INSTRUCTIONS TO FOLLOW =
The answer is the data below, repeated exactly, with no pictures included.

[Excerpts from a dataset]
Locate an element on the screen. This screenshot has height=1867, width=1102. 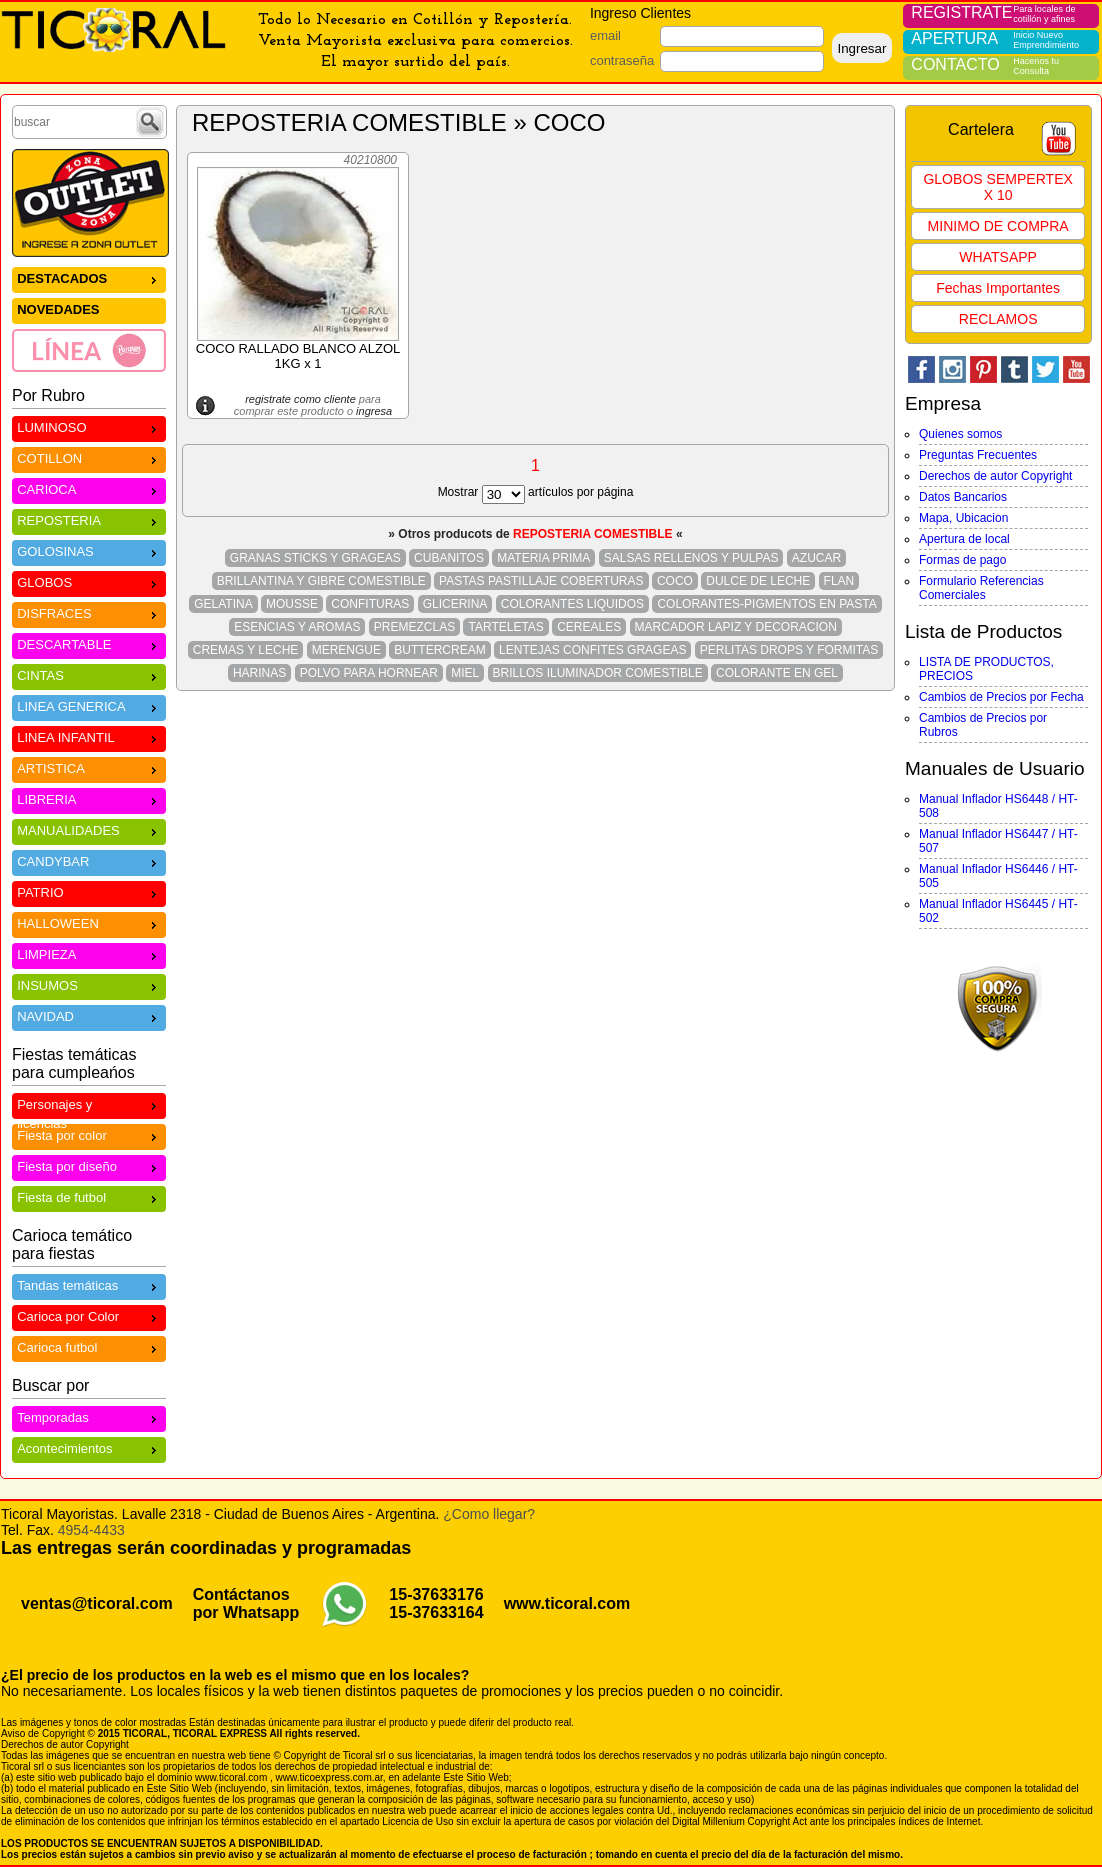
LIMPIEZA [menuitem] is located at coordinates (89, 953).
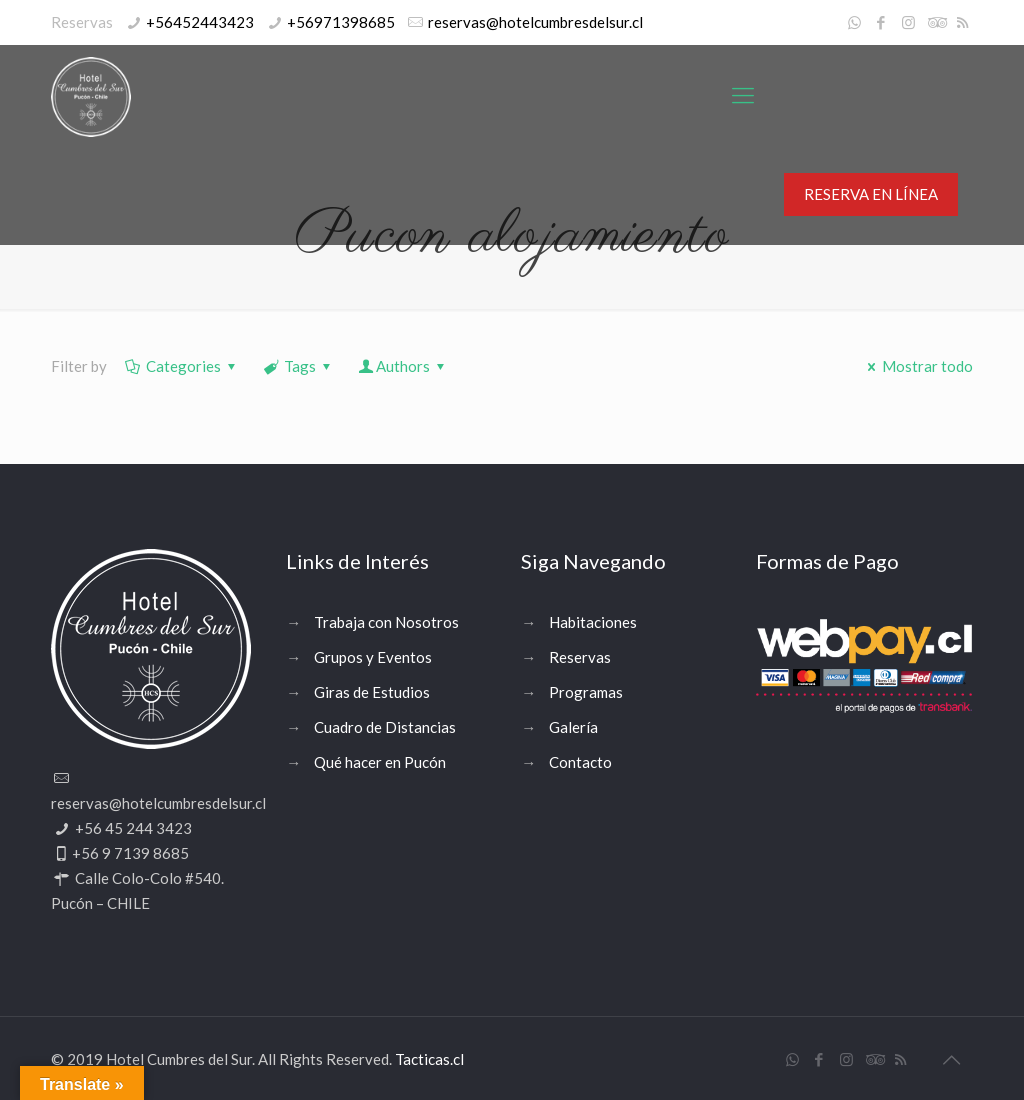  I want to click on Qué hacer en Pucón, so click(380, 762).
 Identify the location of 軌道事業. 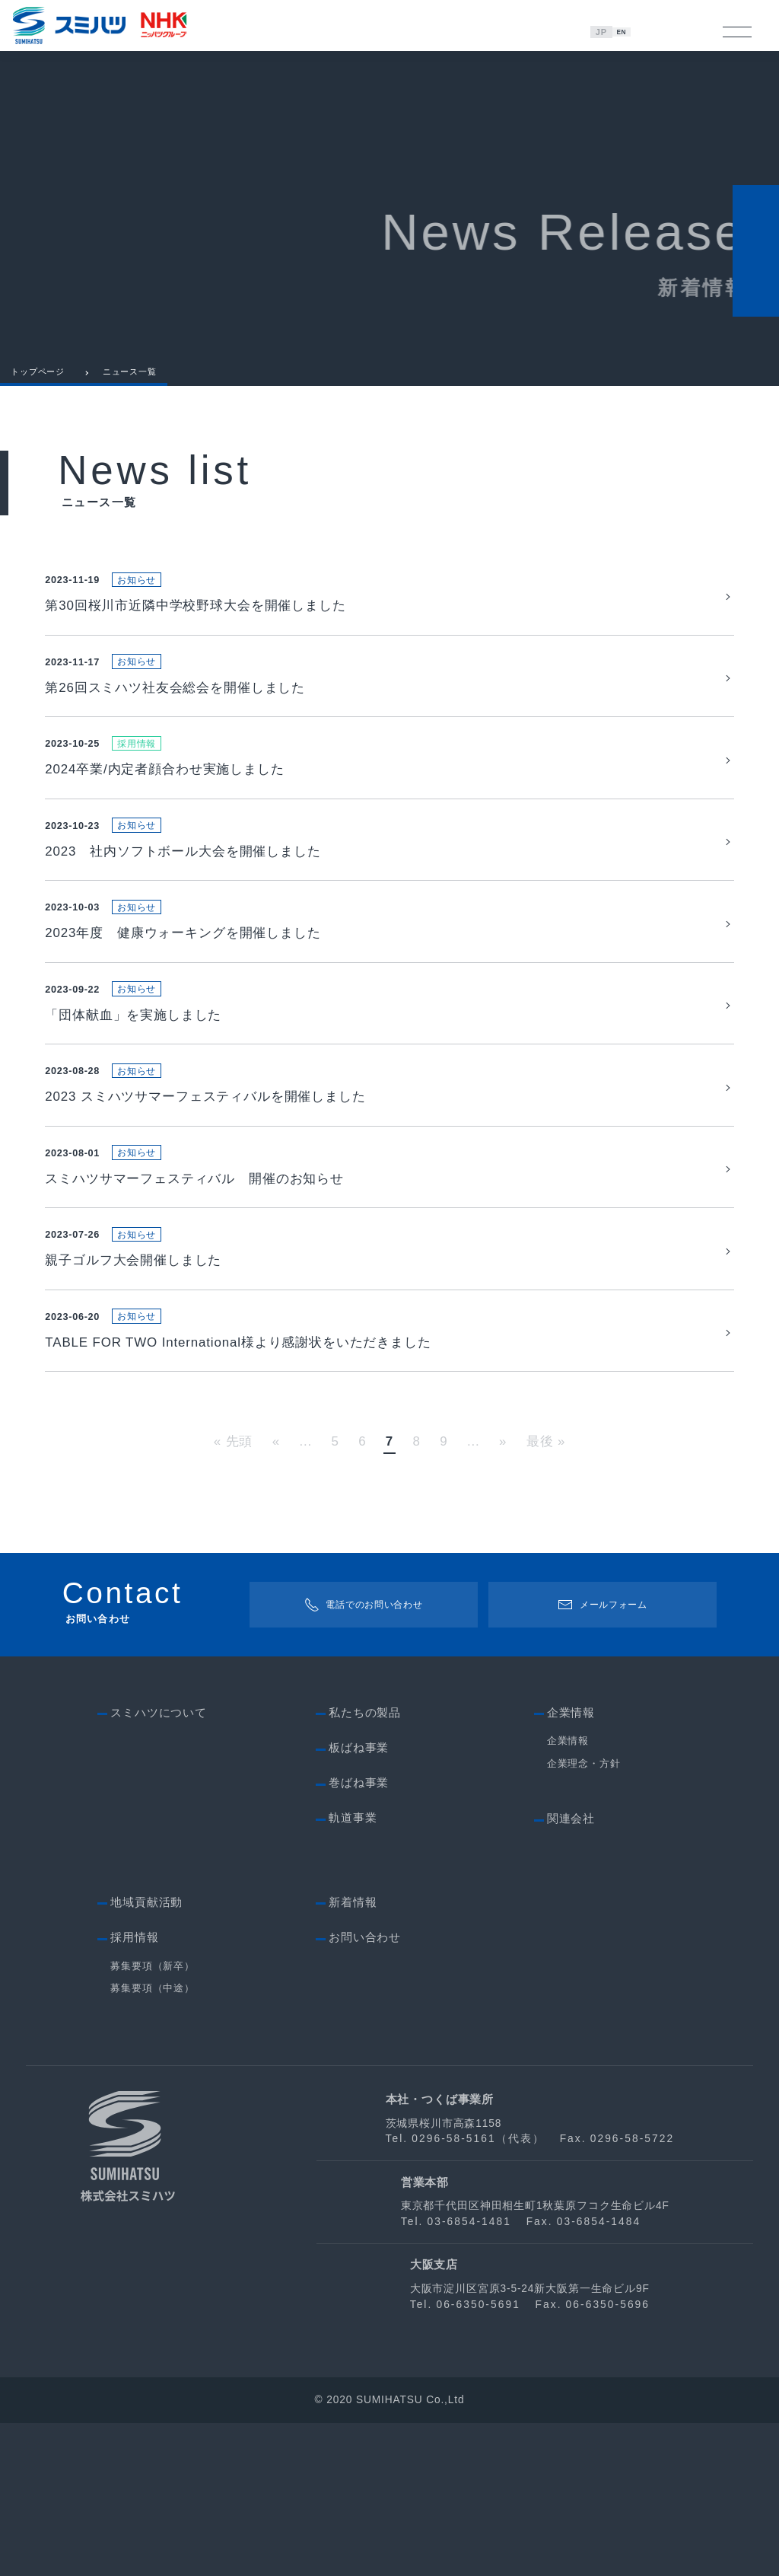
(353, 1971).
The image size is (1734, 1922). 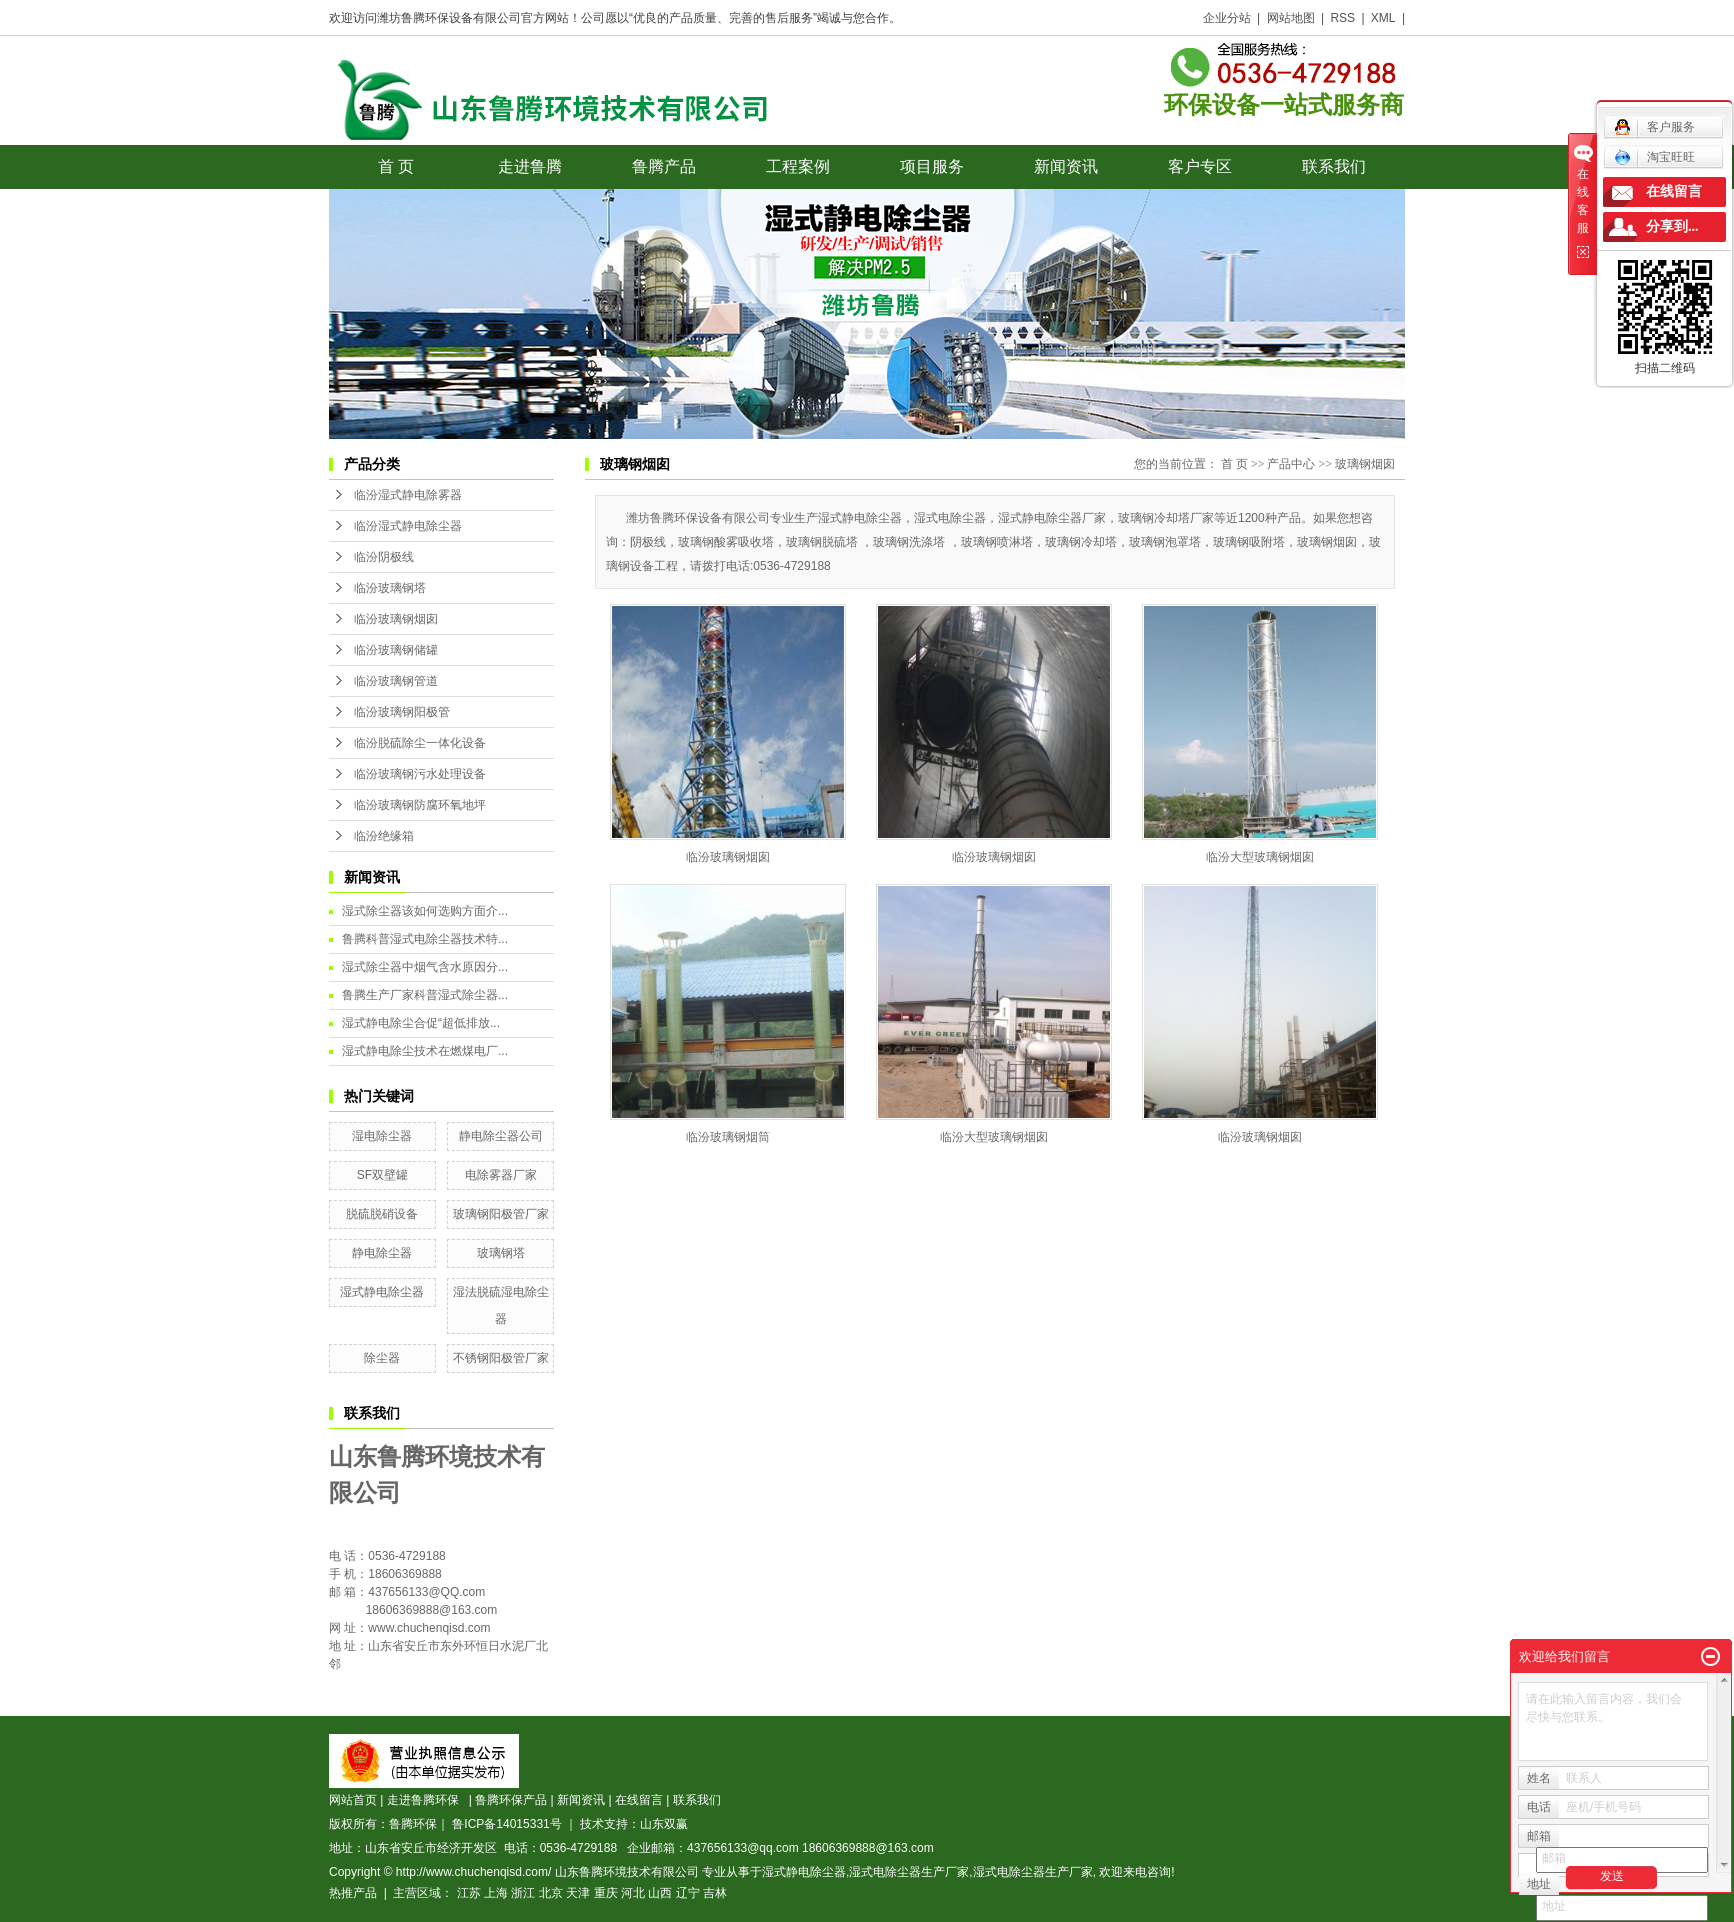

THE ANSWER =
Locate an element on the screen. This screenshot has height=1867, width=1102. 
LIMPIEZA [menuitem] is located at coordinates (89, 953).
  I want to click on Qué hacer en Pucón, so click(380, 762).
 Identify the location of 軌道事業. 
(353, 1971).
The image size is (1734, 1922). 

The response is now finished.